Not long past. She died only moments ago. The blood only now begins to slow.
Now at last she found the need to speak. ‘Where could they have gone? We passed no one.’ When Haut made no answer, she walked to the edge and looked down. A seething storm swirled far below, argent yet sickly. Waves of nausea struck her and she backed away a step, almost toppling.

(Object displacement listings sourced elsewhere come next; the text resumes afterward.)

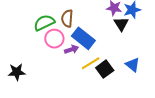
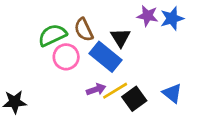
brown semicircle: (67, 18) -> (84, 30), turned -30
black triangle: (121, 24) -> (120, 38), moved
purple arrow: (71, 49) -> (96, 89), moved

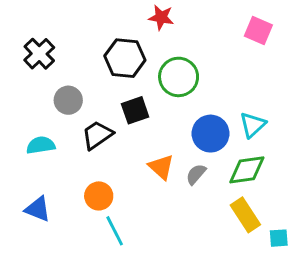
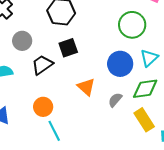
green circle: (179, 77) -> (132, 25), moved
gray semicircle: (196, 174) -> (115, 100), moved

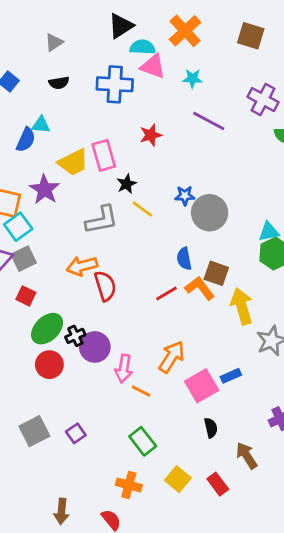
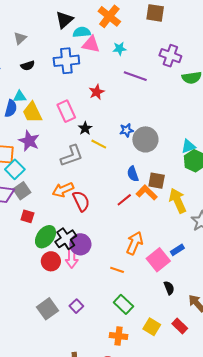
yellow trapezoid: (73, 162) -> (32, 112), moved, turned 100
black cross: (75, 336) -> (66, 239), size x1.5
pink arrow: (124, 369) -> (72, 258), moved

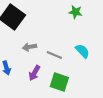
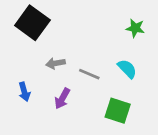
green star: (75, 12) -> (135, 28), moved
green square: (59, 82) -> (118, 111), moved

Haut’s hand met her back, solid as stone. ‘Unwise, hostage. To look upon Chaos is to yield to its invitation. For that, I am most sorely tempted. It is said,’ he went on, the axe-head crunching on the bedrock as he let the weapon down, ‘that Mother Dark did not hesitate. She leapt into that wild realm. And returned, but not the same woman she had been before. Now, she would turn her back upon Chaos, a champion of all that it is not.’
She wondered at his words, their rambling nature; their looseness in this moment.

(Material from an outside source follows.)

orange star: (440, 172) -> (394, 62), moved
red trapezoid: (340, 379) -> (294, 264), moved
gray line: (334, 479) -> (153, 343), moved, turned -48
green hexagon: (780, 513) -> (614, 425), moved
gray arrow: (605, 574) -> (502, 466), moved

‘Master. Who was she? The Jaghut woman? Who could have done this?’
‘My brother’s wife,’ Haut replied. ‘Karish. The greatest scholar among the Jaghut. She was lured here and then murdered.’
‘By the Azathanai?’
‘By one or more among them, yes.’
‘Will there now be war, master? Between the Jaghut and the Azathanai?’
‘Master. When we began this journey, you said that we were invited. Was it to see this? If so, why?’
‘She named it the Spar of Andii — your Mother Dark. And made of it a fist of Darkness. Hostage, what awaits us now is the challenge of making sense of these symbols. For this, your cleverness surpasses mine. It was ever my belief that you needed us. Now it seems that it is we who need you.’ His face twisted and seemed to crumple before her. ‘Korya Delath, will you help us?’
NINE
Haral, the leader of the caravan guards who would not be called ‘sir’, had drawn up his horse to await them. Just beyond, the trail forked, with a cobbled track beginning there. To the left it climbed a hundred or more strides to the fortified walls of the Tulla Hold, an edifice carved into the cliffside. A dozen or more windows made rough holes in the rock facing above the heaped boulders that formed the defences. Along the uneven wall rose squat towers, four in all, each one twice as broad at the base as at the summit, with mounted arbalests commanding the platforms. To Orfantal’s eyes Tulla Hold rose before him like a fortress of myth, and he imagined high-ceilinged hallways shrouded in shadows, through which grieving lords and haunted ladies walked, and the rooms that had once held children now had their doorways sealed and the cradles — rank with mould and thick with dust — rocked only to faint draughts in the deep of night.
He saw rusting weapons on hooks lining the walls, and tapestries sagging beneath their pins. The images were faded with age, but all bore the scenes of war, the death of heroes and murderers in flight. In every room such tapestries brooded like faint echoes of battle, filling the walls with corpses of sewn thread, studded with arrows or bearing lurid wounds.